“Grandpa!” I shouted. “Be careful! Oh, gee!
Who’s going to drop it?
Will you …? Or will he?”
“Be patient,” said Grandpa. “We’ll see.
We will see …”
So ends The Butter Battle Book, Dr. Seuss’s cold war classic chronicling the increasing tension as the arms race between the Yooks and the Zooks spirals out of control. At issue is which side of the bread to spread the butter, Yooks on the top, Zooks on the bottom, and each convinced the other “has kinks in his soul.” The thinly disguised critique of the cold war with its doctrine of Mutual Assured Destruction (MAD) seems at first to be dated in a post-Soviet world. But the race to acquire the “Bitsy Big-Boy Boomeroo” (named by Dr.

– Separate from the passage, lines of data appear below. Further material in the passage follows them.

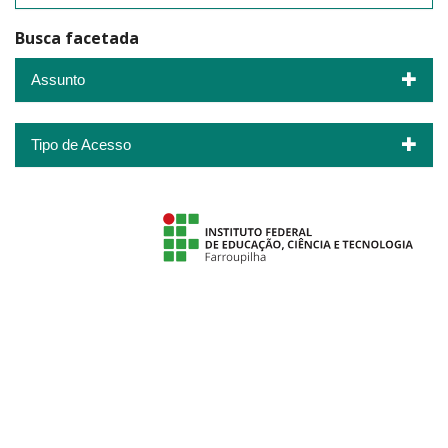
Busca facetada
Assunto
Tipo de Acesso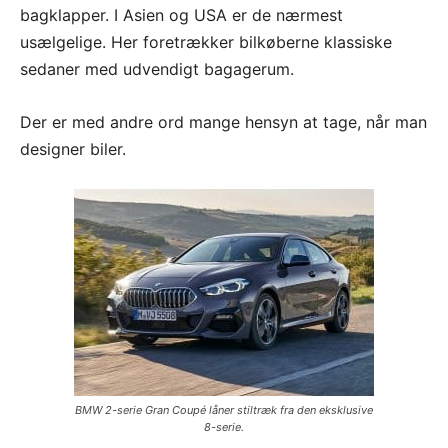
bagklapper. I Asien og USA er de nærmest
usælgelige. Her foretrækker bilkøberne klassiske
sedaner med udvendigt bagagerum.
Der er med andre ord mange hensyn at tage, når man
designer biler.
BMW 2-serie Gran Coupé låner stiltræk fra den eksklusive
8-serie.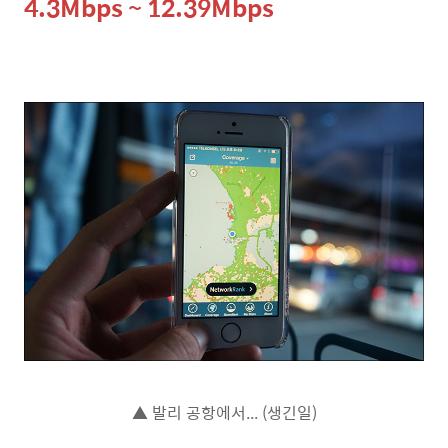
4.3Mbps ~ 12.39Mbps
▲ 발리 공항에서... (생긴일)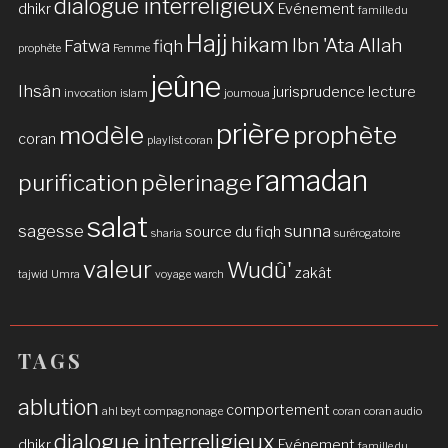
dialogue interreligieux
dhikr
Evénement
famille du
Hajj
hikam
Ibn 'Ata Allah
Fatwa
fiqh
prophète
Femme
jeûne
Ihsân
jurisprudence
lecture
invocation
islam
joumoua
prière
modèle
prophète
coran
playlist coran
ramadan
purification
pèlerinage
salat
sagesse
sunna
source du fiqh
sharia
surérogatoire
valeur
Wudû'
zakât
tajwid
Umra
voyage
warch
TAGS
ablution
comportement
ahl beyt
compagnonage
coran
coran audio
dialogue interreligieux
dhikr
Evénement
famille du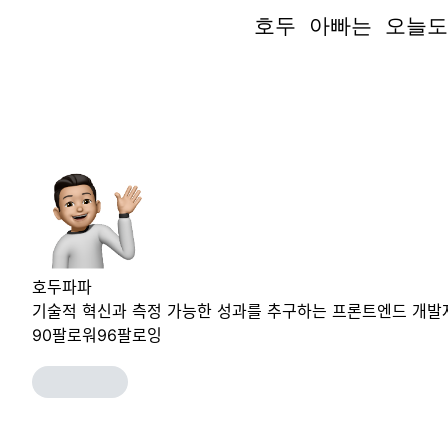
호두 아빠는 오늘도
호두 아빠는 오늘도
호두파파
기술적 혁신과 측정 가능한 성과를 추구하는 프론트엔드 개발
90
팔로워
96
팔로잉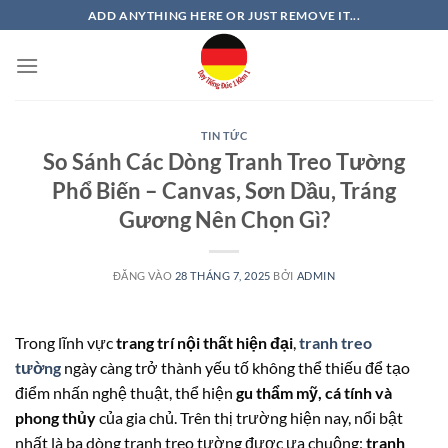
Bỏ
ADD ANYTHING HERE OR JUST REMOVE IT...
qua
nội
dung
TIN TỨC
So Sánh Các Dòng Tranh Treo Tường
Phổ Biến – Canvas, Sơn Dầu, Tráng
Gương Nên Chọn Gì?
ĐĂNG VÀO
28 THÁNG 7, 2025
BỞI
ADMIN
Trong lĩnh vực
trang trí nội thất hiện đại
,
tranh treo
tường
ngày càng trở thành yếu tố không thể thiếu để tạo
điểm nhấn nghệ thuật, thể hiện
gu thẩm mỹ, cá tính và
phong thủy
của gia chủ. Trên thị trường hiện nay, nổi bật
nhất là ba dòng tranh treo tường được ưa chuộng:
tranh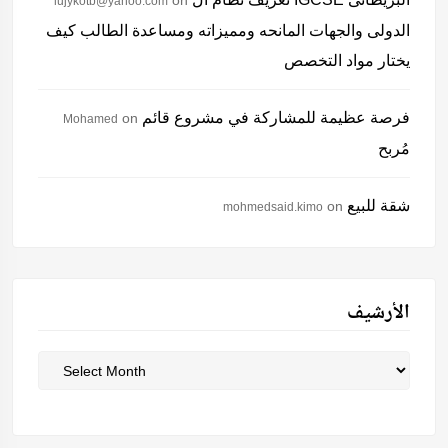
on
lujykotb@yahoo.com
الدولى والجهات المانحه ومميزاته ومساعدة الطالب كيف
يختار مواد التخصص
فرصة عظيمة للمشاركة في مشروع قائم
on
Mohamed
مُربح
شقة للبيع
on
mohmedsaid.kimo
الأرشيف
الأرشيف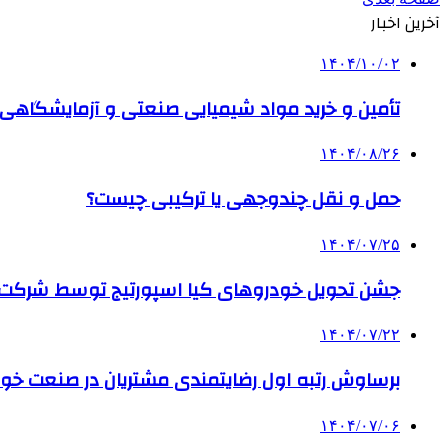
آخرین اخبار
۱۴۰۴/۱۰/۰۲
تأمین و خرید مواد شیمیایی صنعتی و آزمایشگاهی ب
۱۴۰۴/۰۸/۲۶
حمل و نقل چندوجهی یا ترکیبی چیست؟
۱۴۰۴/۰۷/۲۵
جشن تحویل خودروهای کیا اسپورتیج توسط شرکت ب
۱۴۰۴/۰۷/۲۲
برساوش رتبه اول رضایتمندی مشتریان در صنعت خود
۱۴۰۴/۰۷/۰۶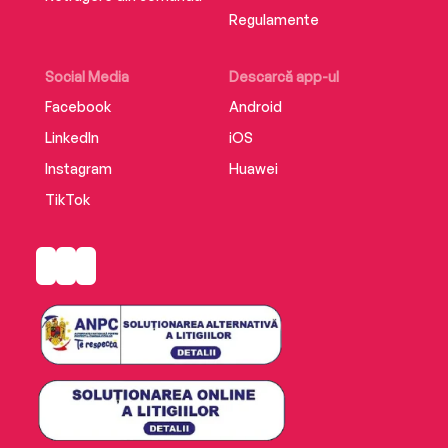
Regulamente
Social Media
Descarcă app-ul
Facebook
Android
LinkedIn
iOS
Instagram
Huawei
TikTok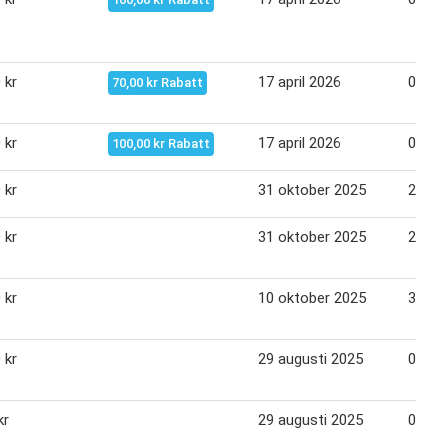
 kr
17 april 2026
07 ma
70,00 kr Rabatt
 kr
17 april 2026
07 ma
100,00 kr Rabatt
 kr
31 oktober 2025
24 de
 kr
31 oktober 2025
24 de
 kr
10 oktober 2025
30 ok
 kr
29 augusti 2025
09 ok
kr
29 augusti 2025
09 ok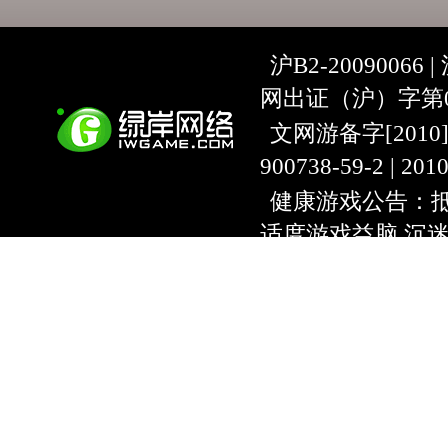
沪B2-20090066 |
网出证（沪）字第07
文网游备字[2010]C-
900738-59-2 | 20
健康游戏公告：抵
适度游戏益脑 沉
上海绿岸网络科
互联网违法信息举报
9:00~18:30) |
上海
本游戏适合18周
用户协议
隐私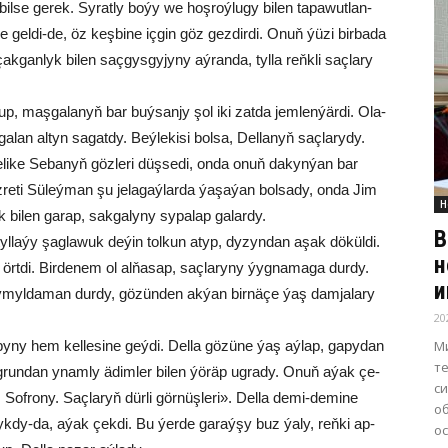
l­se ge­rek. Sy­rat­ly bo­ýy we hoş­roý­lu­gy bi­len ta­pa­wut­lan­
e gel­di-de, öz keş­bi­ne iç­gin göz gez­dir­di. Onuň ýü­zi bir­ba­da
­gan­lyk bi­len saç­gys­gy­jy­ny aý­ran­da, tyl­la reňk­li saç­la­ry
p, maş­ga­la­nyň bar buý­san­jy şol iki zat­da jem­len­ýär­di. Ola­
­lan al­tyn sa­ga­tdy. Beý­le­ki­si bol­sa, Del­la­nyň saç­la­ry­dy.
li­ke Se­ba­nyň göz­le­ri düş­se­di, on­da onuň da­kyn­ýan bar
­re­ti Sü­leý­man şu je­la­gaý­lar­da ýa­şa­ýan bol­sa­dy, on­da Jim
Н
k bi­len ga­rap, sak­ga­ly­ny sy­pa­lap ga­lar­dy.
В
tyl­la­ýy şag­la­wuk de­ýin tol­kun atyp, dy­zyn­dan aşak dö­kül­di.
н
ört­di. Bir­de­nem ol al­ňa­sap, saç­la­ry­ny ýyg­na­ma­ga dur­dy.
и
myl­da­man dur­dy, gö­zün­den ak­ýan bir­nä­çe ýaş dam­ja­la­ry
20
М
a­by­ny hem kel­le­si­ne geý­di. Del­la gözüne ýaş aýlap, ga­py­dan
т
run­dan ynam­ly ädim­ler bi­len ýö­räp ug­ra­dy. Onuň aýak çe­
с
f­ro­ny. Saç­la­ryň dür­li gör­nüş­le­ri». Del­la de­mi-de­mi­ne
о
 çyk­dy-da, aýak çek­di. Bu ýer­de ga­raý­şy buz ýa­ly, reň­ki ap-
о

Seuss for Fat Man and Little Boy, the first two atomic bombs) continues. Iran and North Korea defy all sanctions in their quest for a nuclear arsenal and terrorists the world over seek the holy-grail – a nuclear weapon small enough to be smuggled into a targeted city – a Bitsy Boomeroo.
Events of the past few weeks raised for Americans the specter of mass destruction. The Boston Marathon bombings and the industrial explosion in West, Texas once again shattered the illusion of impregnable Fortress-America. Two home-grown terrorists sent one of America’s greatest cities into hiding, and a sleepy Texas town vanished in the blink of an eye. Boston the victim of ideologues with kinks in their souls; West, Texas the meeting place of greed, failed safety regulations, and human error and frailty. Our response? We must have hearings! Who is to blame? Someone in Government must pay!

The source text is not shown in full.